§ Work to be completed
Pick every line from the data below that contains the string "LSHTM" and copy it.

Extracted page text data:
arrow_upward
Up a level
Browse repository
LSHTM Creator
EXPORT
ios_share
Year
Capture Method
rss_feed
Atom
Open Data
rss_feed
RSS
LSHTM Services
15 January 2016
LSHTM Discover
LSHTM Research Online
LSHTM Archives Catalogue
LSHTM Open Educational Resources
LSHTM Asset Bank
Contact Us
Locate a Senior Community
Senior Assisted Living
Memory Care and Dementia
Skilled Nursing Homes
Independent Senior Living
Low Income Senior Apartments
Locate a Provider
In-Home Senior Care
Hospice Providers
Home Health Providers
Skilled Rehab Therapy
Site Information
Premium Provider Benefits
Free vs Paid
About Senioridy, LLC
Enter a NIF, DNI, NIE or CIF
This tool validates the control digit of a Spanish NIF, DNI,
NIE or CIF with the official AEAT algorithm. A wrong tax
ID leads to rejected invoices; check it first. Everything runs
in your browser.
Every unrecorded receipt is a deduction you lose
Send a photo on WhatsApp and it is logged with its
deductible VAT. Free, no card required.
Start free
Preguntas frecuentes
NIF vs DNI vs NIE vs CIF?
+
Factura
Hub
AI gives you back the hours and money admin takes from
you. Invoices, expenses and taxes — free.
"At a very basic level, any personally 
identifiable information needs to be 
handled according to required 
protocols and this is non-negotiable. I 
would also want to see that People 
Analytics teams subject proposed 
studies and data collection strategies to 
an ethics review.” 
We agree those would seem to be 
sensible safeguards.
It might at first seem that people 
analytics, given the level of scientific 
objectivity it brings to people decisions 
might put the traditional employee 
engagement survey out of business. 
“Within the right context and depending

---

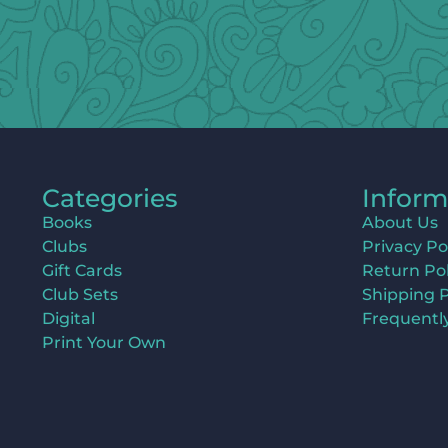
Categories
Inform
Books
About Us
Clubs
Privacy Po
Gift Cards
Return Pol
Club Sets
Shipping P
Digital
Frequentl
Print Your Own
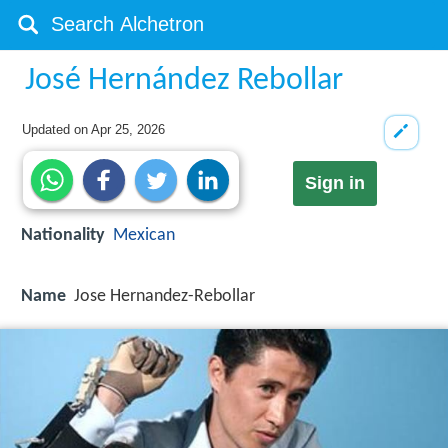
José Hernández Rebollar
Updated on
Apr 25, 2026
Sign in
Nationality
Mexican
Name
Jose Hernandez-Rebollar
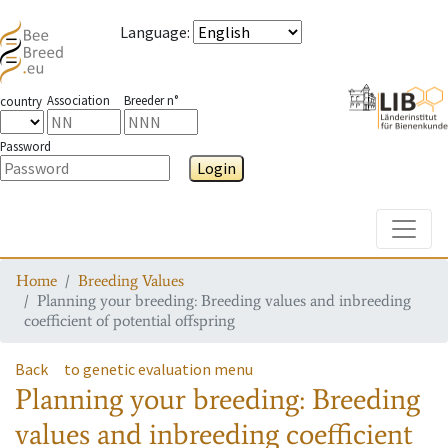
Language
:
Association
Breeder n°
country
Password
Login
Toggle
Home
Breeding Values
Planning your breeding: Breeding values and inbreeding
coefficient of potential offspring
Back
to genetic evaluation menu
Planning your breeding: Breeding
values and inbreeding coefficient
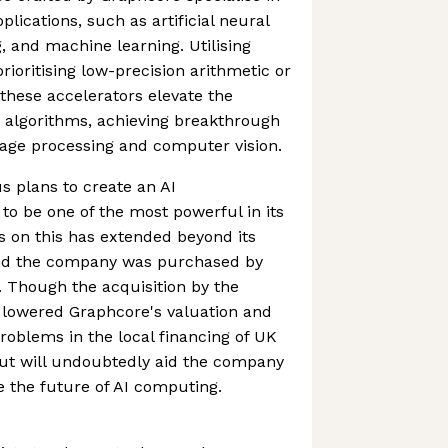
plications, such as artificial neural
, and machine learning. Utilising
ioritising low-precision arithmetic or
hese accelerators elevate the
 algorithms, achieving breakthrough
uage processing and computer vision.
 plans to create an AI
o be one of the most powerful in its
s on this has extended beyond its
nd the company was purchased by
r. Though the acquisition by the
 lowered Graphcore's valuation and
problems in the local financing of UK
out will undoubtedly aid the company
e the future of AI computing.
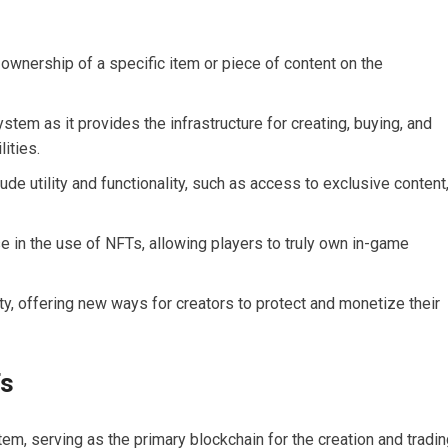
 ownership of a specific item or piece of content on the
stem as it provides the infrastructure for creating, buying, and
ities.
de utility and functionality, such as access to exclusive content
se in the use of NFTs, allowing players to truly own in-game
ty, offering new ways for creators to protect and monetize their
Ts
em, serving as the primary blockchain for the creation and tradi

§ Exercise result
LSHTM Creator
LSHTM Services
LSHTM Discover
LSHTM Research Online
LSHTM Archives Catalogue
LSHTM Open Educational Resources
LSHTM Asset Bank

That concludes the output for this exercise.